A Lei do Coraçãozinho, contudo, ganhou ares dramáticos depois que o CEO da Disney, Bob Iger, disse que a legislação pró-vida inviabilizaria as atividades da empresa na Geórgia. “Acho que muitas das pessoas que trabalham para nós não irão querer continuar trabalhando lá [por causa da nova lei]”, disse ele à Reuters. A Disney é conhecida pelos norte-americanos como “a empresa da família”.

A Geórgia é um importante polo da indústria audiovisual nos Estados Unidos. Estima-se que os estúdios injetem na economia local algo em torno de US$10 bilhões por ano.

Outra grande produtora que ameaçou abandonar suas atividades na Geórgia por causa da Lei do Coraçãozinho foi a Netflix, que usa o estado como cenário para produções de sucesso como Stranger Things. Ted Sarandos, executivo de conteúdo da Netflix, foi mais enfático do que seu colega da Disney. Para ele, a nova legislação da Geórgia seria uma “afronta aos direitos das mulheres”. Ele ressaltou, contudo, que continuará filmando no estado enquanto a lei não entrar em vigor. Afinal, negócios são negócios.

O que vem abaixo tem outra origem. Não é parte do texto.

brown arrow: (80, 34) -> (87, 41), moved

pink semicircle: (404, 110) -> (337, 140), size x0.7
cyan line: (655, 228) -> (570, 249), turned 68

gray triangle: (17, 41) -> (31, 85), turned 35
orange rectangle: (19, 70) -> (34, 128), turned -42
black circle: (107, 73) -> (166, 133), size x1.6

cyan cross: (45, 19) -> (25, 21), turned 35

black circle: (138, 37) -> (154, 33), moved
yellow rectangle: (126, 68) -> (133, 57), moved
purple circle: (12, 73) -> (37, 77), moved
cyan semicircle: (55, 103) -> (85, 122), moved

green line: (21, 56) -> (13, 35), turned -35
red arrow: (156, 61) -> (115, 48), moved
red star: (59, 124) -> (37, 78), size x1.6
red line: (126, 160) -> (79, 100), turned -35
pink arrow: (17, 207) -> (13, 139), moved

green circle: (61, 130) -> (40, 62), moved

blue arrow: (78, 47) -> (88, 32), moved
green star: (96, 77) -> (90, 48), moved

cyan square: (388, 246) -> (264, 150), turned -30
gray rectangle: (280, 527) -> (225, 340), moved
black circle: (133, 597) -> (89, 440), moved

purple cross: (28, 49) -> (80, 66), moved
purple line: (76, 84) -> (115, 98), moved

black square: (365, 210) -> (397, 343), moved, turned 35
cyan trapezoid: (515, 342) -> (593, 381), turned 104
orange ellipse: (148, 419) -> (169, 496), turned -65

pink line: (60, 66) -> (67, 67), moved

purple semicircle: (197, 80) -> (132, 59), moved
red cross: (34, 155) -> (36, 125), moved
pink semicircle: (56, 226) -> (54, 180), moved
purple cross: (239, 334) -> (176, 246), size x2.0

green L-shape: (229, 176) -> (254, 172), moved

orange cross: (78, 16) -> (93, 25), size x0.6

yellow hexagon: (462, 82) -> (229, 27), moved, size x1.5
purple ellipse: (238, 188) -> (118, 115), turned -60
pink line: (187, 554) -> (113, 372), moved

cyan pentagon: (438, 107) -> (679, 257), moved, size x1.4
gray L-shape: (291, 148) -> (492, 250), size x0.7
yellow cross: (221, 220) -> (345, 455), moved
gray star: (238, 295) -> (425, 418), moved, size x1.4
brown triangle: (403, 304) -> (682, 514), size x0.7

A reação de grandes produtores como a Disney e a Netflix revela a hipocrisia política por trás dos estúdios, sempre preocupados em passar uma imagem de protetores dos direitos humanos. Se por um lado a nova legislação pró-vida da Geórgia incomoda os executivos da Disney, por outro a empresa não vê nenhum problema em gravar em países como a Jordânia e os Emirados Árabes Unidos, que têm leis muito mais severas contra o aborto.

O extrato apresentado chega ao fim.